WORK ORDER: Take the line that contains "POR NOSOTROS" and all lines after it, up to and including the last line of the data, and write them out exactly; nothing else belongs in the answer.

RECORDED DATA:
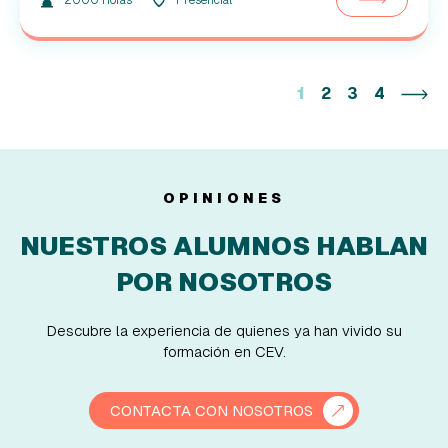
2000 Horas
Presencial
1
2
3
4
OPINIONES
NUESTROS ALUMNOS HABLAN
POR NOSOTROS
Descubre la experiencia de quienes ya han vivido su
formación en CEV.
CONTACTA CON NOSOTROS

TASK OUTPUT:
POR NOSOTROS
Descubre la experiencia de quienes ya han vivido su
formación en CEV.
CONTACTA CON NOSOTROS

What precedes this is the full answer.